Kary Banks Mullis (December 28, 1944August 7, 2019) was an American biochemist. In recognition of his role in the invention of the polymerase chain reaction (PCR) technique, he shared the 1993 Nobel Prize in Chemistry with Michael Smith and was awarded the Japan Prize in the same year. PCR became a central technique in biochemistry and molecular biology, described by The New York Times as "highly original and significant, virtually dividing biology into the two epochs of before PCR and after PCR." Mullis attracted controversy for downplaying humans' role in climate change and for expressing doubts that HIV is the sole cause of AIDS.


  • It’s not even probable, let alone scientifically proven, that HIV causes AIDS. If there is evidence that HIV causes AIDS, there should be scientific documents which either singly or collectively demonstrate that fact, at least with a high probability. There are no such documents.
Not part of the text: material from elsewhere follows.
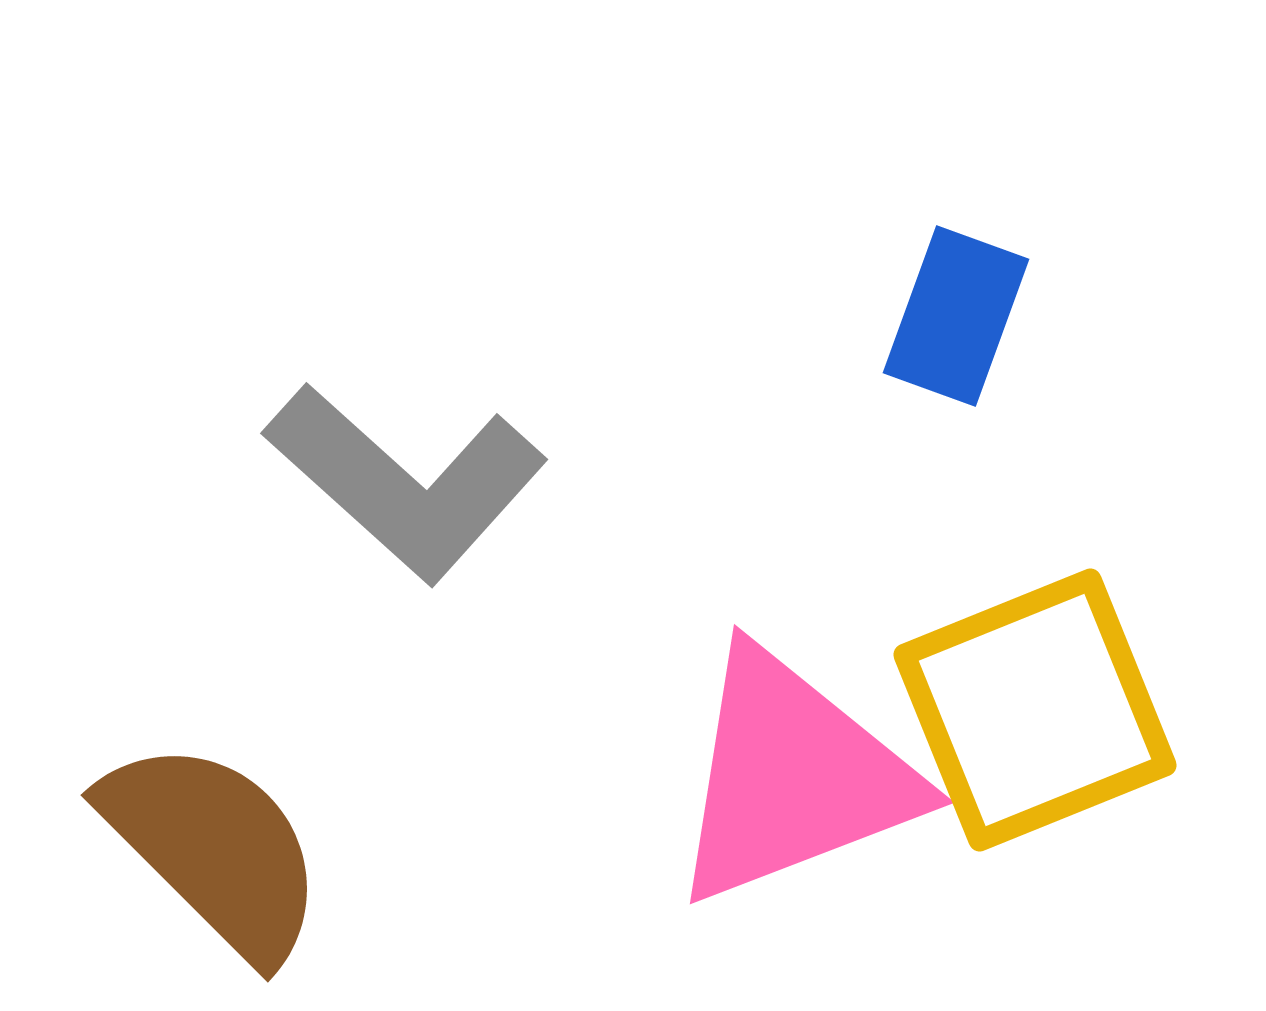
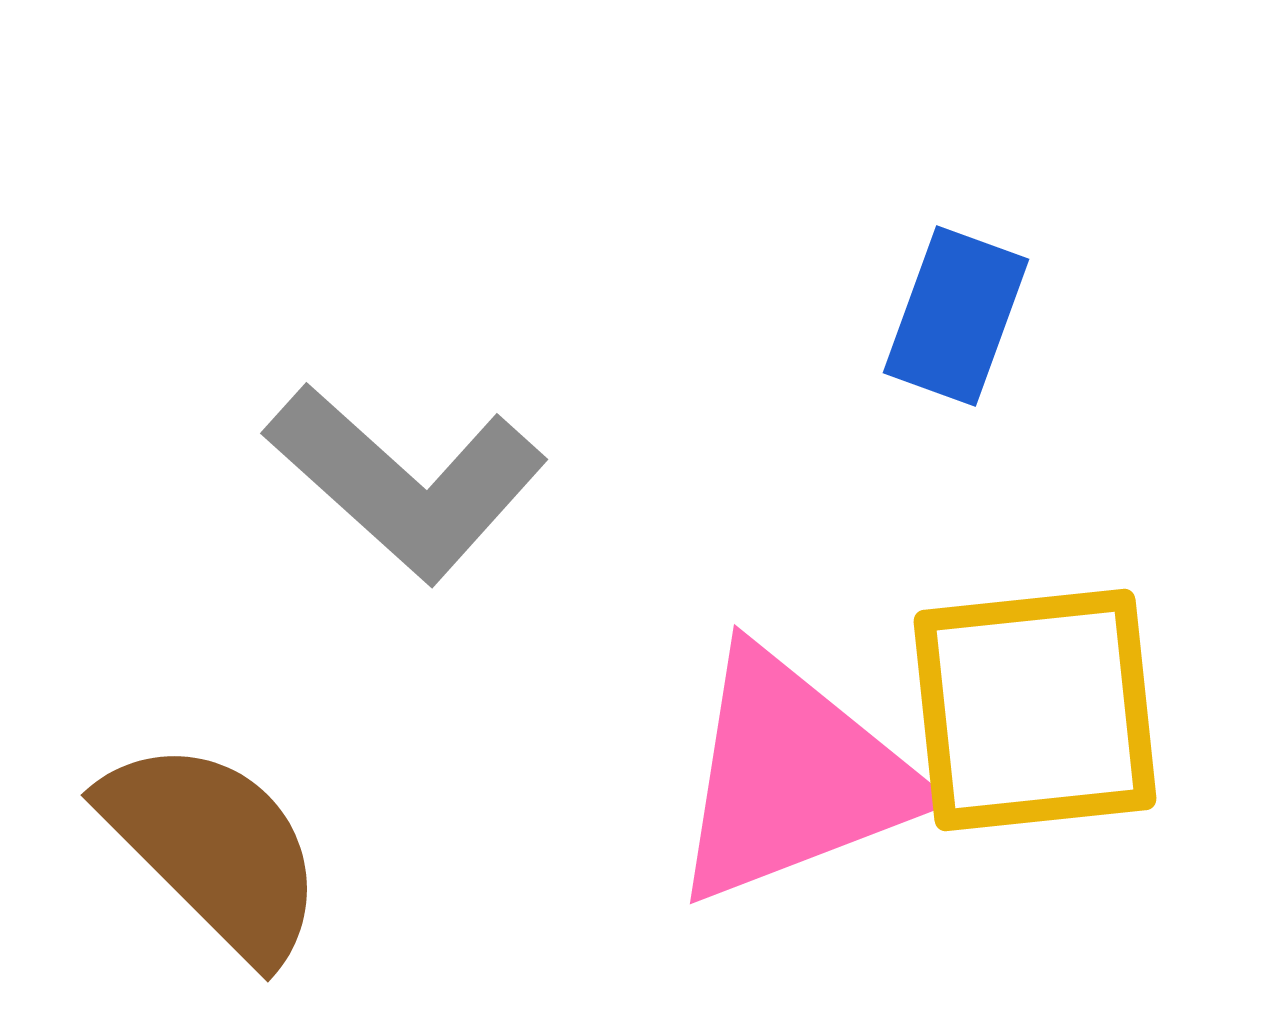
yellow square: rotated 16 degrees clockwise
    • Spin Magazine, Vol. 10 No.4, 1994.
  • Years from now, people will find our acceptance of the HIV theory of AIDS as silly as we find those who excommunicated Galileo.
    • Dancing Naked in the Mind Field, 1998.
  • Where is the research that says HIV is the cause of AIDS? There are 10,000 people in the world now who specialize in HIV. None has any interest in the possibility HIV doesn’t cause AIDS because if it doesn’t, their expertise is useless. [citation needed]
  • People keep asking me, "You mean you don’t believe that HIV causes AIDS?" And I say, "Whether I believe it or not is irrelevant! I have no scientific evidence for it." I might believe in God, and He could have told me in a dream that HIV causes AIDS. But I wouldn’t stand up in front of scientists and say, "I believe HIV causes AIDS because God told me." I’d say, "I have papers here in hand and experiments that have been done that can be demonstrated to others." It’s not what somebody believes, it’s experimental proof that counts. And those guys don’t have that.
    • California Monthly, September 1994.